The Basics of Debt Settlement

Debt Settlement

Debt settlement is a process through which a debtor and creditor reach a mutually acceptable agreement on a single lump sum payment lower than the total amount owed, that will (usually) be considered by the creditor as payment in full for the entire outstanding balance of the loan.

The availability and use of credit cards has grown exponentially in recent decades. It is not surprising that the largest portion of debt settlement negotiations involve unsecured credit card debt.

Debt Settlement Rational

The theoretical rationale behind the debt settlement process is simple. If a creditor has no reasonable expectation of receiving full repayment of a debt obligation because of unforeseen changes in the debtor’s ability to make scheduled payments, acceptance by the creditor of a good faith offer from the debtor to pay at least a portion of the outstanding balance in a lump sum may create real benefits for both parties. The creditor benefits by reducing total loss exposure and receiving an immediate cash infusion. The debtor benefits by improving his or her ability to meet the costs of daily living without incurring additional debt obligations.

The “Cons” of Debt Settlement

  • The debtor’s failure to pay the original debt obligation in full will damage the debtor’s credit rating, and may impair his or her ability to raise capital for legitimate purposes for up to seven years.
  • The debtor, already in financial straits, must find a way to raise a sizable lump sum of money. The cost of raising the lump sum payment can be high, and may divert available resources from other critical uses.
  • The creditor’s balance sheet is impacted by both the loss of the loaned capital, and the loss of anticipated interest income.
  • The creditor also bears the cost of maintaining professional staff qualified to assess the validity of debt settlement requests, and negotiate equitable settlement terms.
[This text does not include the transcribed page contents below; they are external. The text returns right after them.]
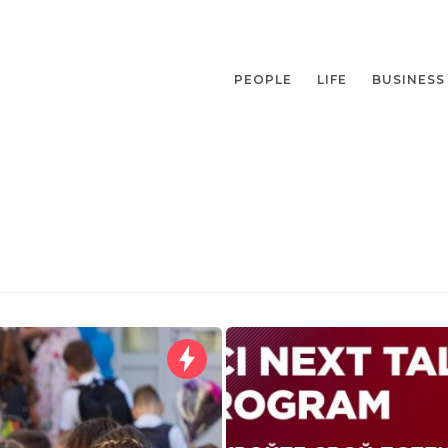
PEOPLE
LIFE
BUSINESS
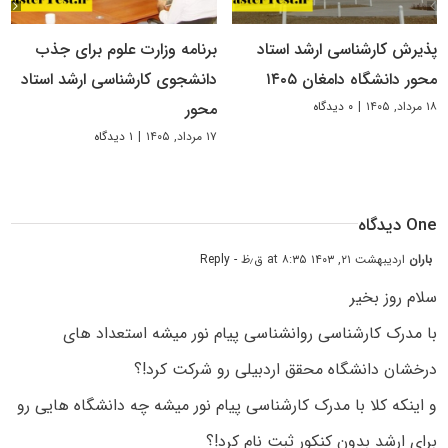
پذیرش کارشناسی ارشد استاد
برنامه وزارت علوم برای جذب
محور دانشگاه دامغان ۱۴۰۵
دانشجوی کارشناسی ارشد استاد
۱۸ مرداد, ۱۴۰۵
|
۰ دیدگاه
محور
۱۷ مرداد, ۱۴۰۵
|
۱ دیدگاه
One دیدگاه
باران
اردیبهشت ۲۱, ۱۴۰۳ at ۸:۳۵ ق٫ظ
- Reply
سلام روز بخیر
با مدرک کارشناسی روانشناسی پیام نور میشه استعداد های
درخشان دانشگاه محقق اردبیلی رو شرکت کرد!؟
و اینکه کلا با مدرک کارشناسی پیام نور میشه چه دانشگاه هایی رو
برای ارشد بدون کنکور ثبت نام کرد!؟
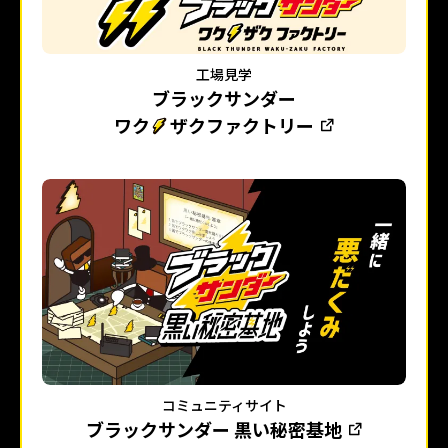
工場見学
ブラックサンダー
ワク
ザクファクトリー
コミュニティサイト
ブラックサンダー 黒い秘密基地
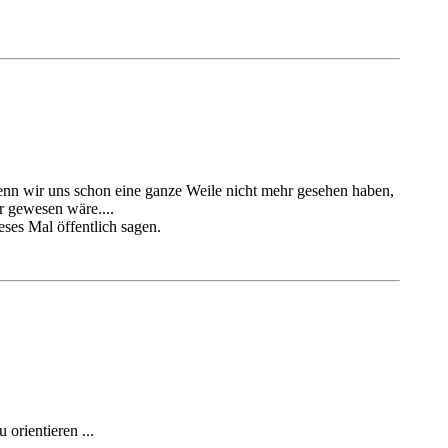
enn wir uns schon eine ganze Weile nicht mehr gesehen haben,
r gewesen wäre....
eses Mal öffentlich sagen.
orientieren ...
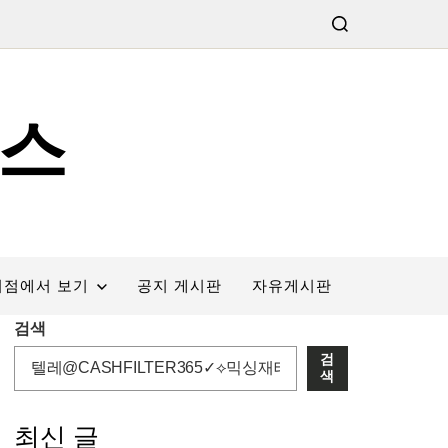
스
서점에서 보기
공지 게시판
자유게시판
검색
검
색
최신 글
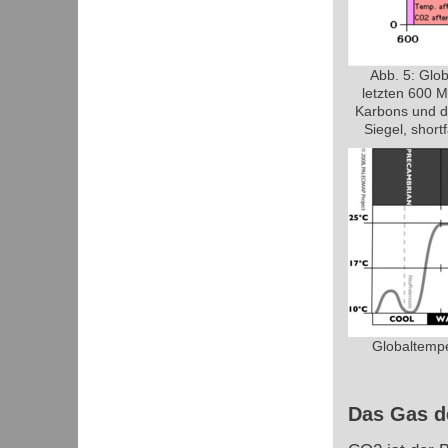
Abb. 5: Glo
letzten 600 M
Karbons und d
Siegel, short
Globaltemp
Das Gas d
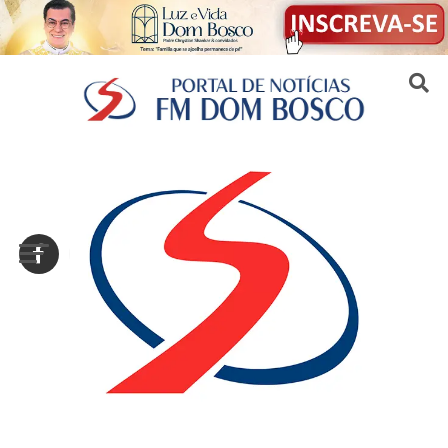
Sair da versão mobile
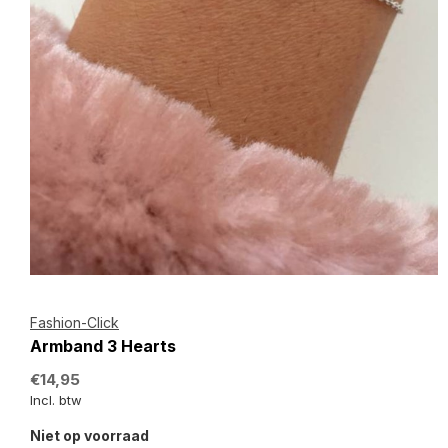
Fashion-Click
Armband 3 Hearts
€14,95
Incl. btw
Niet op voorraad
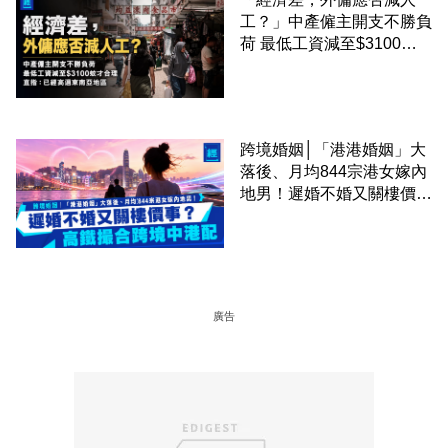
工？」中產僱主開支不勝負
荷 最低工資減至$3100蚊
才合理：已經高過東南亞地
區
跨境婚姻│「港港婚姻」大
落後、月均844宗港女嫁內
地男！遲婚不婚又關樓價
事？高鐵撮合跨境中港配
廣告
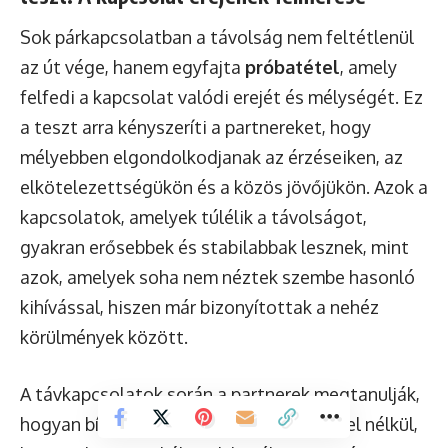
Sok párkapcsolatban a távolság nem feltétlenül
az út vége, hanem egyfajta
próbatétel
, amely
felfedi a kapcsolat valódi erejét és mélységét. Ez
a teszt arra kényszeríti a partnereket, hogy
mélyebben elgondolkodjanak az érzéseiken, az
elkötelezettségükön és a közös jövőjükön. Azok a
kapcsolatok, amelyek túlélik a távolságot,
gyakran erősebbek és stabilabbak lesznek, mint
azok, amelyek soha nem néztek szembe hasonló
kihívással, hiszen már bizonyítottak a nehéz
körülmények között.
A távkapcsolatok során a partnerek megtanulják,
hogyan bízzanak meg egymásban feltétel nélkül,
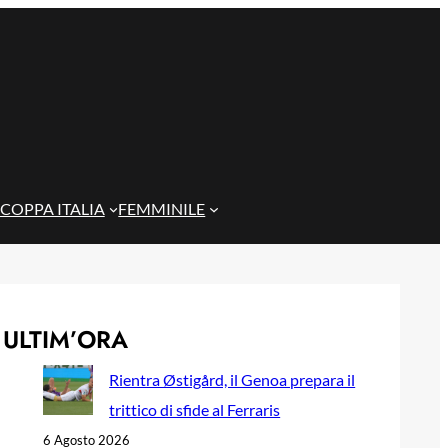
COPPA ITALIA
FEMMINILE
ULTIM’ORA
Rientra Østigård, il Genoa prepara il
trittico di sfide al Ferraris
6 Agosto 2026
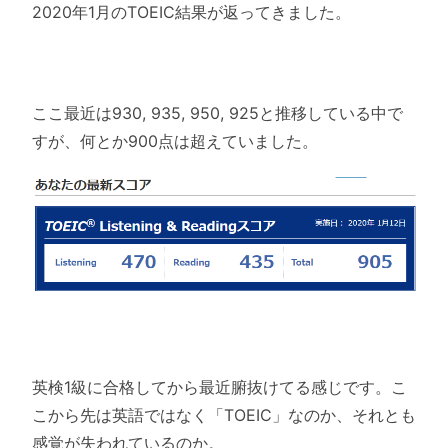
2020年1月のTOEIC結果が返ってきました。
ここ最近は930, 935, 950, 925と推移している中で
すが、
何とか900点は超えていました。
英検1級に合格してから最近腑抜けてる感じです。
こ
こから先は英語ではなく「TOEIC」なのか、それとも
感覚が失われているのか。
Approaches to Debt Settlement

The first decision facing an individual seeking a debt settlement agreement is whether to seek professional assistance or go it alone. Professional assistance can be expensive, and is not a guarantee of success. You may be best off working on your own behalf if:

  • You have a good to excellent credit history
  • You have suffered from a clearly unanticipated change in circumstances (such as a disabling injury)
  • You currently have access to funds from savings or insurance from which to make a reasonable lump sum offer
  • Your overall debt obligations so far exceed your expected future income that a reasonable debt settlement specialist would be sensitive to the advantages of accepting a reasonable “good faith” offer while such an offer remains a possibility

If you are dealing with a major credit card company, and you think you meet the above qualifications, simply dial the customer service number on the back of your credit card, and ask to speak with someone from the settlement department. If your intention is to achieve the best possible win-win resolution of the problem you and your creditor share, you should expect to be treated with courtesy and respect. You may not get exactly the settlement you had hoped for, but considering the savings in time and dollars over the use of a professional service, going it alone may be the best approach for you.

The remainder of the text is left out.